Elkhorn Investments LLC on Wednesday announced the launch of two exchange-traded funds that are collaborations with two of the country’s leading investment research houses.

In one corner is the Elkhorn Fundamental Commodity Strategy ETF (RCOM), which is based on fundamental research from Research Affiliates, the Newport Beach, Calif.-based company founded by smart-beta pioneer Rob Arnott. This is the first commodity ETF based on Research Affiliates’ fundamental research.

In the other corner is the Elkhorn Commodity Rotation Strategy ETF (DWAC), which is the first commodity ETF based on Dorsey, Wright & Associates’ (DWA) proprietary Relative Strength methodology.

RCOM is an actively managed ETF that benchmarks to the Dow Jones RAFI Commodity Index. It attempts to track the index by investing in exchange-traded commodity futures contracts and other commodity-linked instruments. The fund will also invest in short-duration, high-quality and highly liquid bonds to collateralize its exposure.

Research Affiliates’ index uses price momentum and roll yield to attempt to outperform the broad market, as well as a dynamic weighting methodology to adapt to volatile commodity markets.

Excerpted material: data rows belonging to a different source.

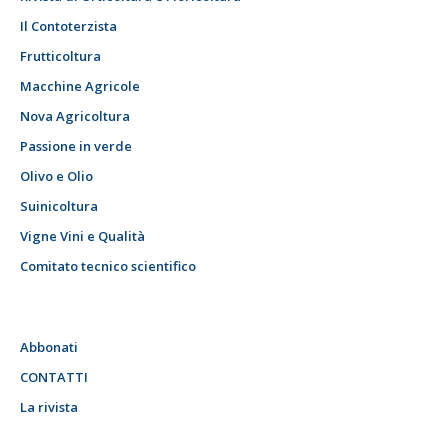
Il Contoterzista
Frutticoltura
Macchine Agricole
Nova Agricoltura
Passione in verde
Olivo e Olio
Suinicoltura
Vigne Vini e Qualità
Comitato tecnico scientifico
Abbonati
CONTATTI
La rivista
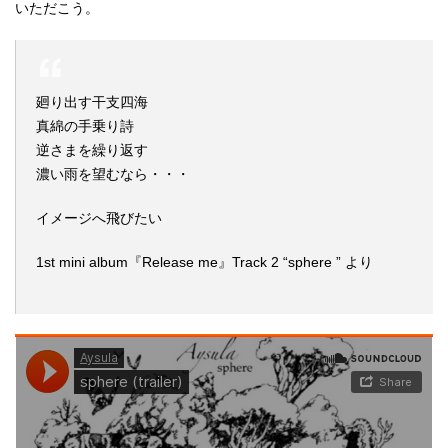
いただこう。
廻り出す干支四海
真綿の手乗り詩
逆さまを繰り返す
濃い雨を望むなら・・・
イメージへ飛びたい
1st mini album『Release me』Track 2 “sphere ” より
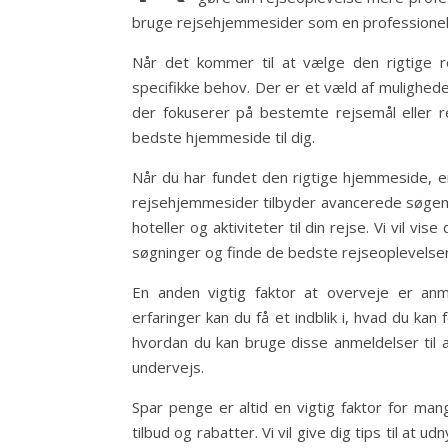
bruge rejsehjemmesider som en professionel
Når det kommer til at vælge den rigtige re
specifikke behov. Der er et væld af mulighede
der fokuserer på bestemte rejsemål eller 
bedste hjemmeside til dig.
Når du har fundet den rigtige hjemmeside, er
rejsehjemmesider tilbyder avancerede søgemu
hoteller og aktiviteter til din rejse. Vi vil v
søgninger og finde de bedste rejseoplevelser
En anden vigtig faktor at overveje er an
erfaringer kan du få et indblik i, hvad du kan f
hvordan du kan bruge disse anmeldelser til 
undervejs.
Spar penge er altid en vigtig faktor for man
tilbud og rabatter. Vi vil give dig tips til at u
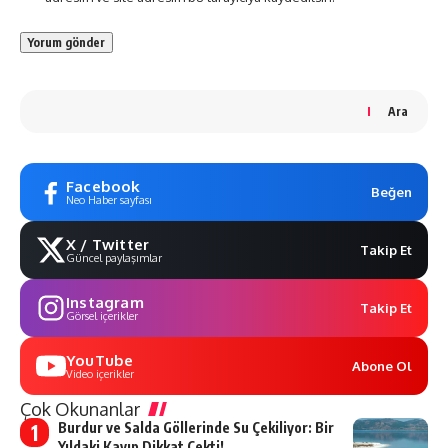
Ara
Facebook
Beğen
Neo Haber sayfası
X / Twitter
Takip Et
Güncel paylaşımlar
Instagram
Takip Et
Görsel içerikler
YouTube
Abone Ol
Video içerikler
Çok Okunanlar
Burdur ve Salda Göllerinde Su Çekiliyor: Bir
Yıldaki Kayıp Dikkat Çekti!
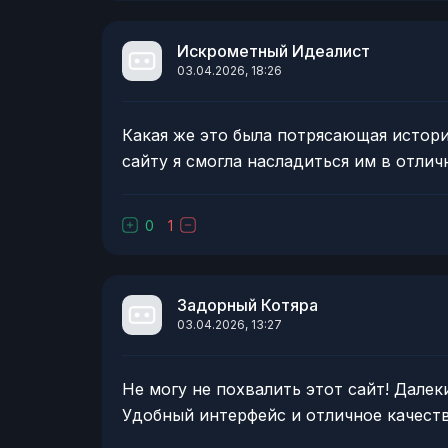
Искрометный Идеалист
03.04.2026, 18:26
Какая же это была потрясающая история
сайту я смогла насладиться им в отлич
0
1
Задорный Котяра
03.04.2026, 13:27
Не могу не похвалить этот сайт! Далек
Удобный интерфейс и отличное качест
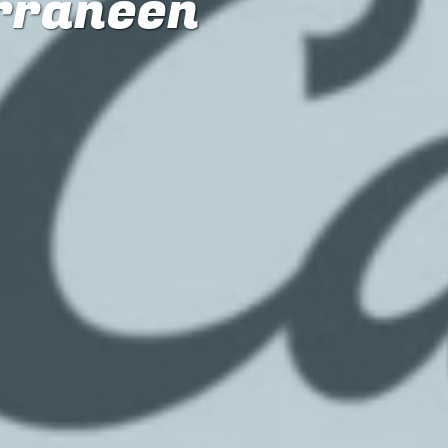
rranéen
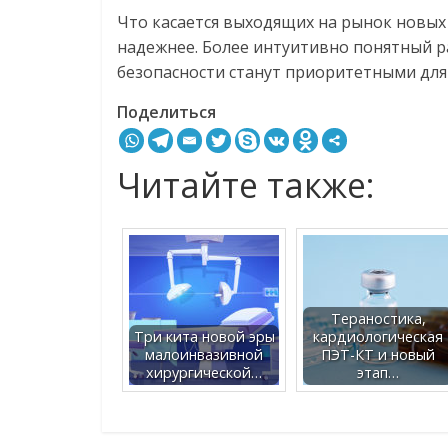
Что касается выходящих на рынок новых 
надежнее. Более интуитивно понятный р
безопасности станут приоритетными для
Поделиться
Читайте также:
Тераностика,
Три кита новой эры
кардиологическая
малоинвазивной
ПЭТ-КТ и новый
хирургической…
этап…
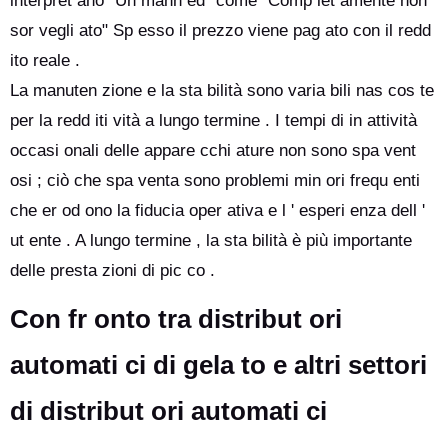
interpret ano" Un mann ed" come" Comp let amente non
sor vegli ato" Sp esso il prezzo viene pag ato con il redd
ito reale .
La manuten zione e la sta bilità sono varia bili nas cos te
per la redd iti vità a lungo termine . I tempi di in attività
occasi onali delle appare cchi ature non sono spa vent
osi ; ciò che spa venta sono problemi min ori frequ enti
che er od ono la fiducia oper ativa e l ' esperi enza dell '
ut ente . A lungo termine , la sta bilità è più importante
delle presta zioni di pic co .
Con fr onto tra distribut ori
automati ci di gela to e altri settori
di distribut ori automati ci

RCOM will have 1099 tax reporting.

The launch marks a reunion of sorts: Ben Fulton, founder and CEO of Wheaton Ill.-based Elkhorn Investments, teamed up with Arnott 10 years ago to launch the first fundamentally weighted equity ETF for PowerShares.

Fulton calls the DWAC fund the first purely tactical commodity ETF on the market.

As described by Elkhorn, DWAC’s commodity exposure is based on a model developed by DWA using their proprietary Relative Strength methodology. The model evaluates a universe of 21 commodities and provides equal-weighted exposure to the five commodities exhibiting the highest relative strength. The ETF also employs an intelligent roll strategy to mitigate the potential negative impact of contango, and invests in a short duration portfolio of highly liquid, high-quality bonds.

As with the RCOM fund, investors in DWAC will receive a 1099 tax form versus the K-1 forms often associated with commodity ETFs.